Neither is likely, said Hillman, who earned his spurs as a top-flight manager with Japan's Nippon Ham Fighters -- Ohtani's current club -- before making his major league debut in 2008 as manager of the Kansas City Royals.

"I don't think he is going to change the mentality. It's going to open some eyes, provided that he is successful (at both pitching and hitting)," said Hillman, the first man to manage in three of the world's elite pro baseball leagues after his debut this year with South Korea's SK Wyverns.

"At the minimum, we'll say, OK. We've got an anomaly here. We've eliminated the statement that it can't be done in Major League Baseball. Let's be a little more open minded."

Baseball insiders have downplayed the chances of Ohtani's success at being a two-way, front-line player in the majors. After all, no one has pulled it off since Babe Ruth did so for part of the 1918 season as a 23-year-old with the Boston Red Sox.

But Hillman, speaking to Kyodo News by telephone on Tuesday, thinks that given the proper effort on the part of his major league club, Ohtani has a good chance.

"I think every baseball man believes he can be more impactful on the mound, but there's enough intrigue and enough ability there, I believe, that he can be impactful on both sides of the ball," Hillman said.

"There's going to be an adjustment to the different pitches, but the swing definitely plays. He's just going to have the ability to mishit (the ball and still hit) some home runs. He knows the strike zone."
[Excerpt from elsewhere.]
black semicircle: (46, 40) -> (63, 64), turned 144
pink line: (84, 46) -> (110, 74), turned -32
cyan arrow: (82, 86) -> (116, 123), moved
Until Ohtani began declining meetings with teams on Sunday, virtually every major league club was envisioning some plan for employing the world's No. 1 pitching prospect as a hitter.

One option bandied about is for his new club to adopt a six-man rotation, while another is for Ohtani to pitch once a week as he did in Japan, batting in between starts as an outfielder in the National League or a designated hitter in the American League.
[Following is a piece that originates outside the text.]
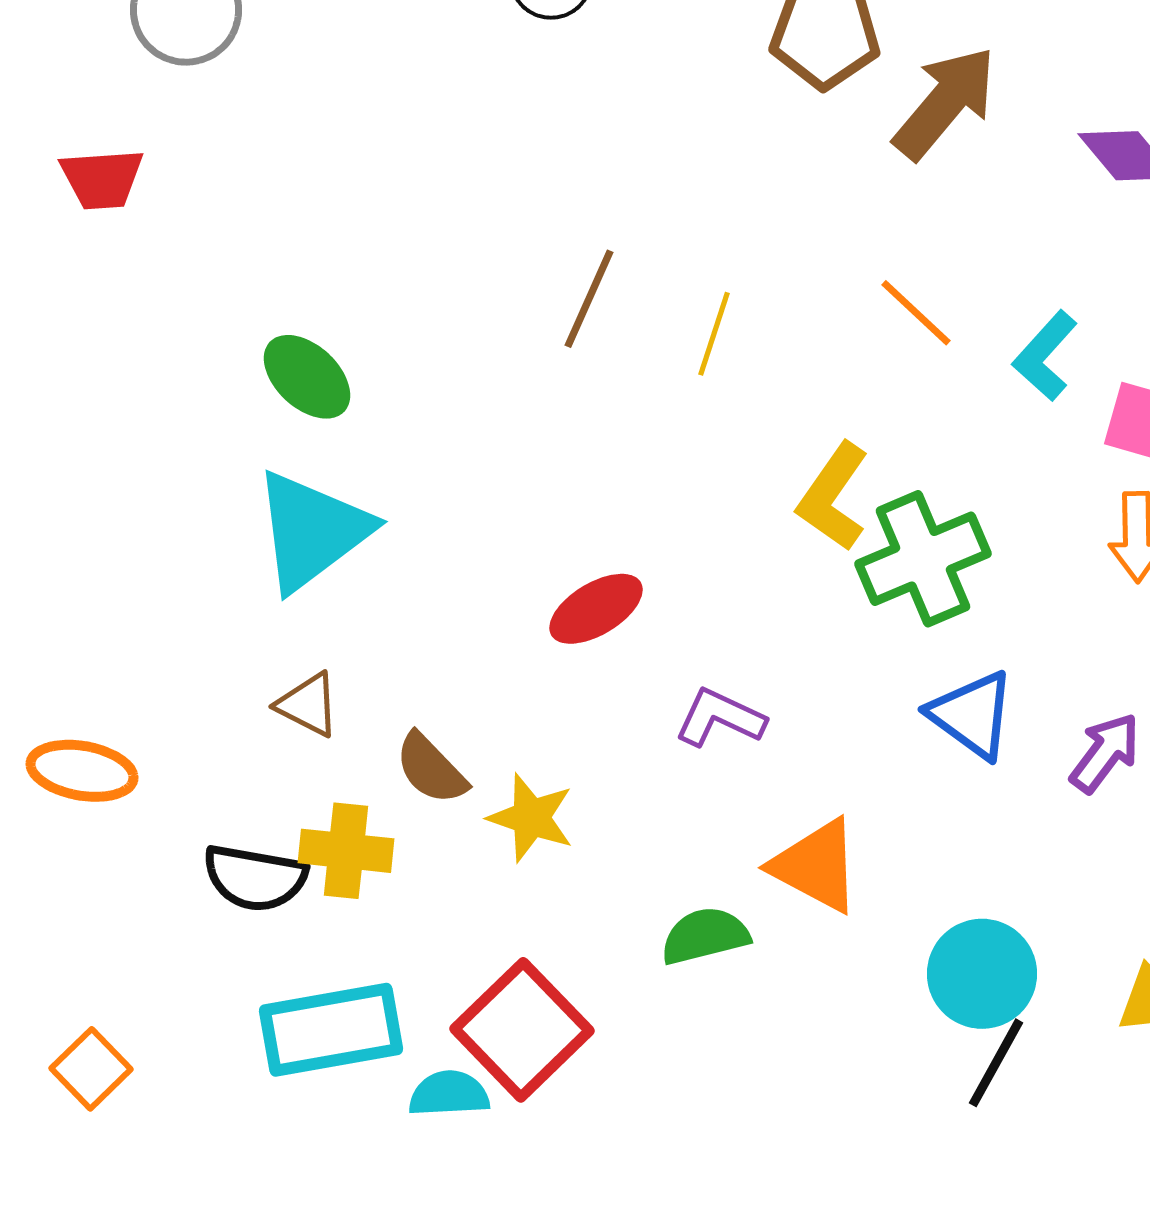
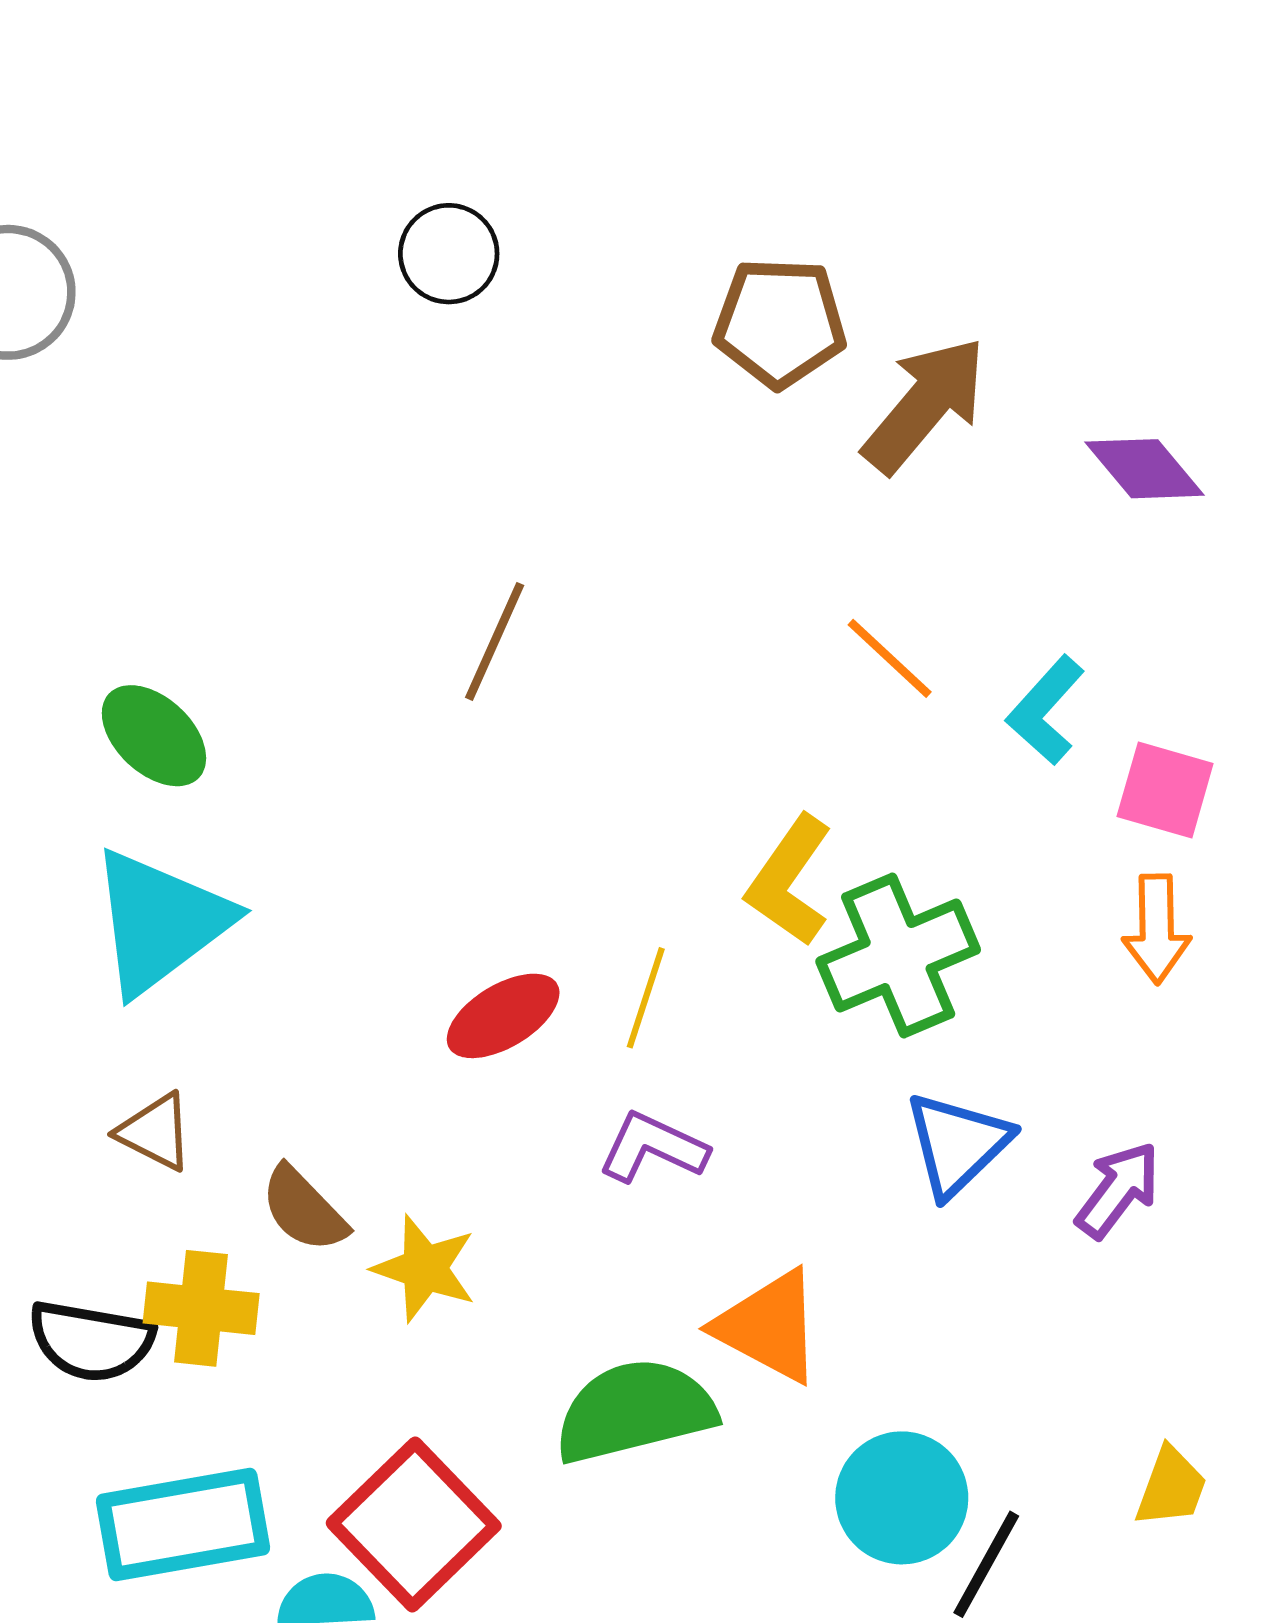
yellow line: (714, 334) -> (646, 998), moved
blue triangle: (972, 715) -> (957, 1144), turned 40
green semicircle: (705, 936) -> (635, 1411), size x1.5
cyan circle: (982, 974) -> (902, 1498), moved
According to Hillman, the latter option as an ace spot starter and DH is the most plausible.

"I think it's better with an American League team for the obvious reason (of the DH)," Hillman said. "I'll be a little bit surprised if at the end of the day it's a National League team, but at the end of the day, this young man gets to choose."
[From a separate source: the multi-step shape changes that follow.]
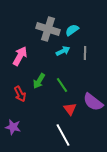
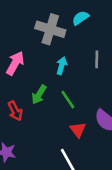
cyan semicircle: (72, 30) -> (80, 18), moved
cyan arrow: (63, 51) -> (62, 66), moved, turned -48

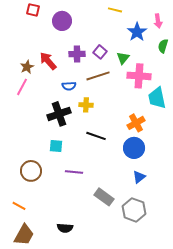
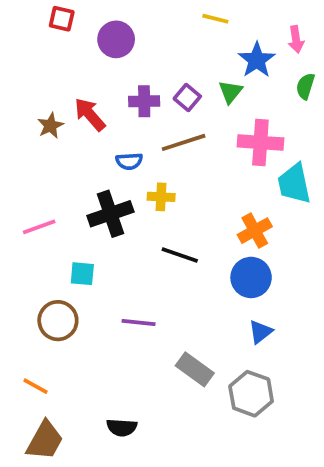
green triangle: (123, 58) -> (230, 92), moved
pink line: (22, 87) -> (39, 227), moved, turned 42
cyan square: (56, 146) -> (82, 274), moved

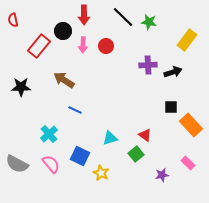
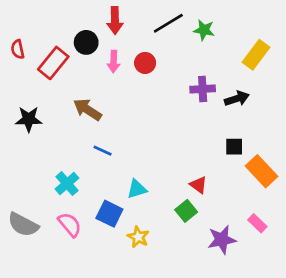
black line: (123, 17) -> (168, 23), turned -75
red semicircle: (13, 20) -> (18, 49), moved
cyan triangle: (110, 138) -> (137, 189), moved
purple star: (162, 175) -> (222, 240), size x1.5

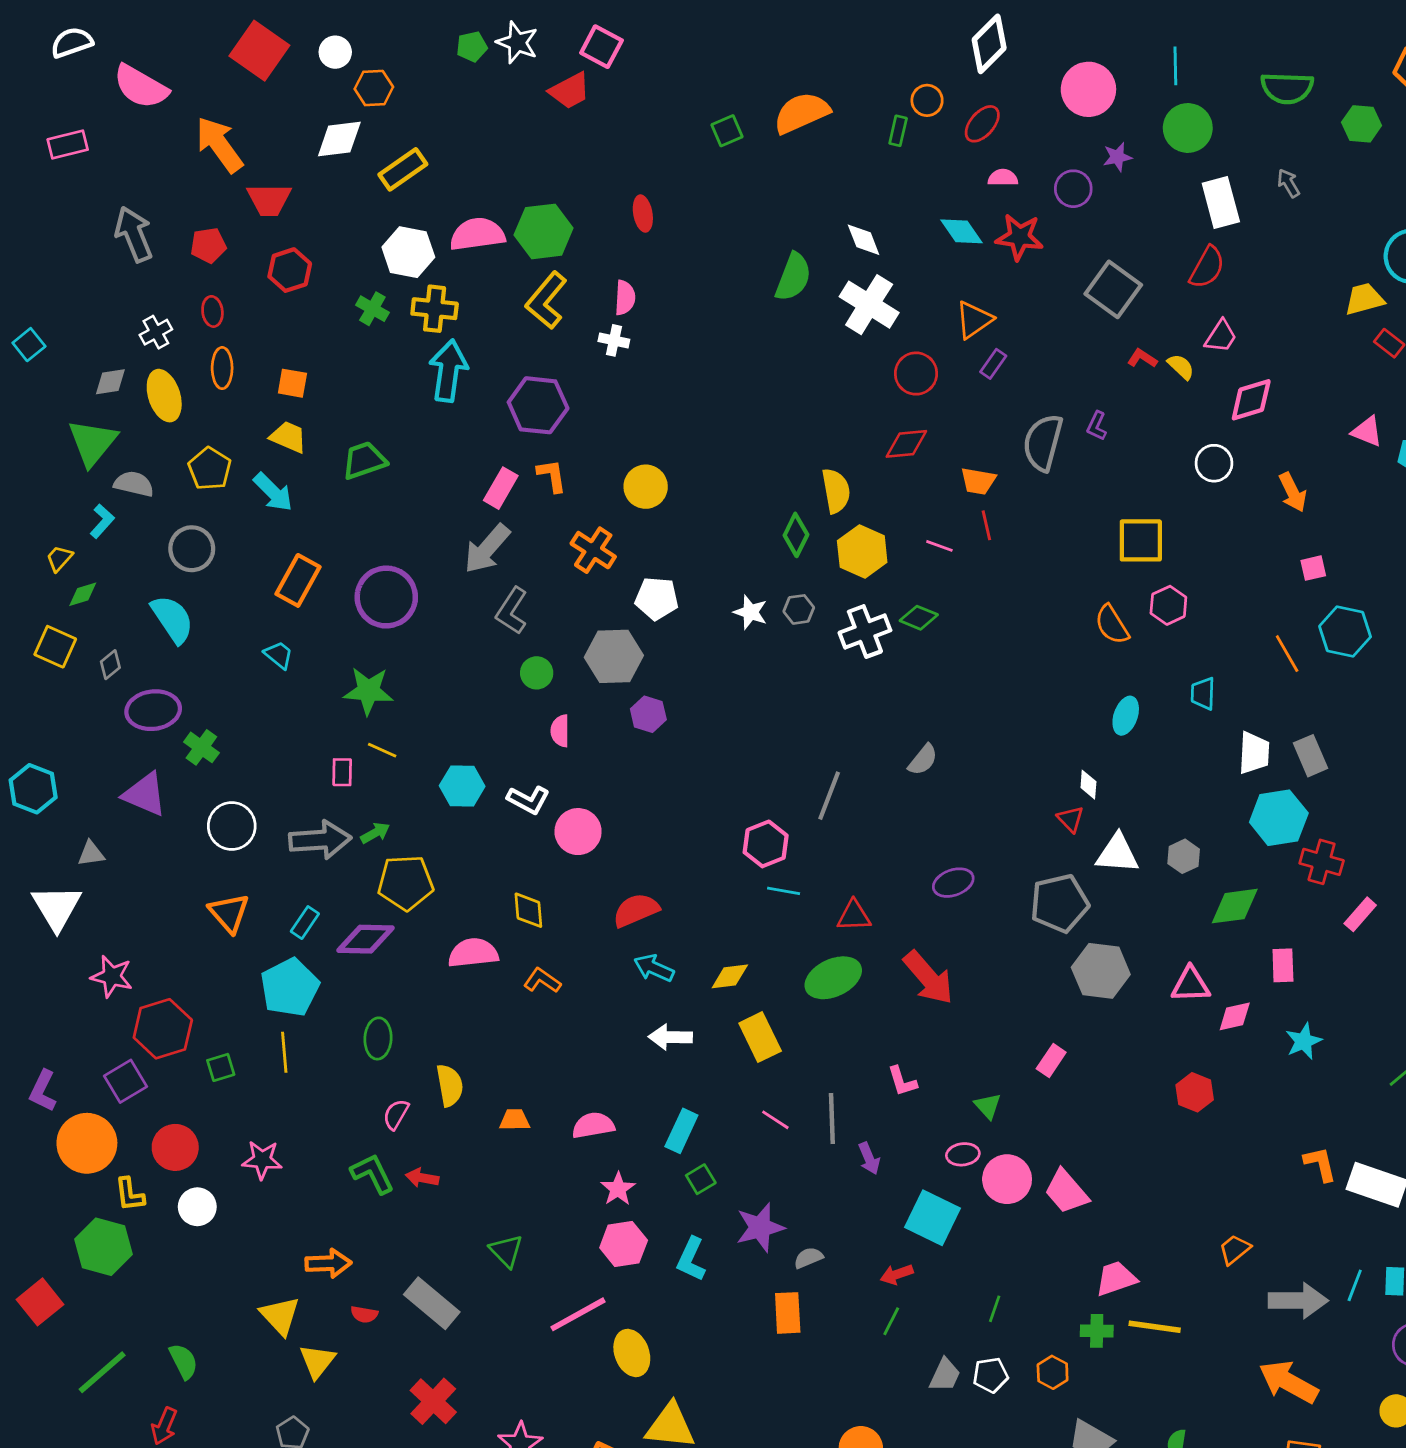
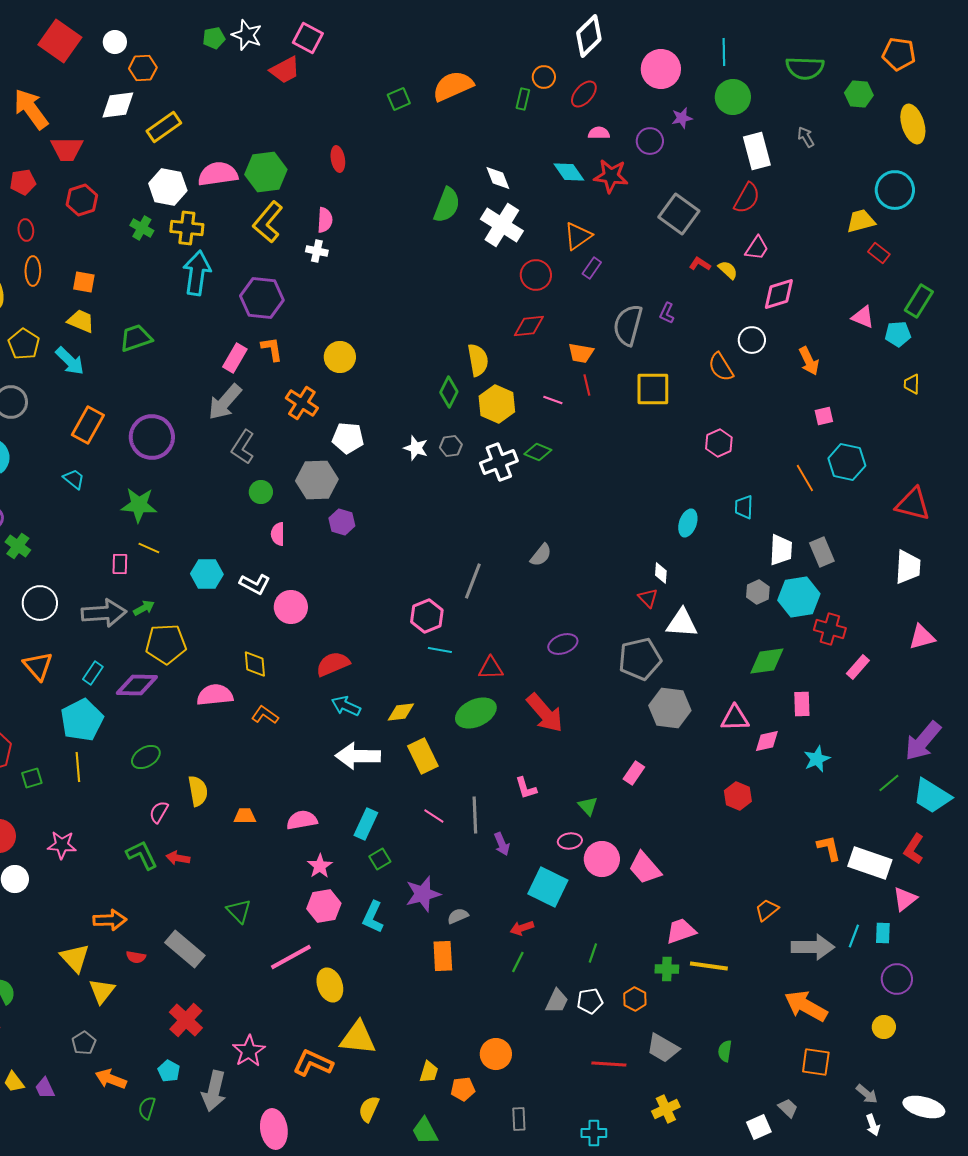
yellow square: (1141, 540) -> (653, 389), moved
orange semicircle: (1112, 625) -> (721, 367), moved
gray hexagon: (1184, 856) -> (758, 592), moved
white arrow: (670, 1037) -> (358, 756), size x1.4
green ellipse: (378, 1038) -> (146, 757), turned 56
"You certainly could (pitch him once a week), if you felt comfortable with your five-man rotation. If you felt like you had a legitimate No. 1, 2 and 3 (starting pitcher), then you could skip No. 4 and 5 as needed and match Shohei up as another No. 1."

Hillman said that strategy could pay big dividends not only for the regular starting rotation and Ohtani but also for the bullpen, opening up the possibility for an AL club to add a position player.

But most intriguing of all will be how Ohtani and his club manage and monitor his fitness to enable him to grow in both ways.

"I think it's going to have to be the right prescription, the right equation," Hillman said. "You don't want to go too long between plate appearances. Then you turn the guy into virtually the most difficult thing to do, (being) a pinch-hitter once every five or six days."

But for Ohtani, who held talks with the Texas Rangers, the Seattle Mariners and the Chicago Cubs in Los Angeles on Tuesday, finding the perfect balance might prove an uphill battle for anyone, Hillman suggested.

Communicating with the two-way star, assessing how he feels after pitching or swinging the bat on any given day will be a key to the formula.

Aside from adjusting to all aspects of the MLB game, including travel and game schedules, outdoor stadiums will also be a challenge for someone who has played most of his pro games in domed stadiums. But keeping his ego in check, Hillman said, should not be a problem.

"The great thing he has going for him is that he's a superior elite athlete. He seems to just have great ego management and humility, and I think that's going to add to a consistent and solid work ethic that he needs to make the adjustments to continue to have a chance to be dominant."

"It's going to be very exciting for MLB. Whichever team gets him is going to reap some huge rewards."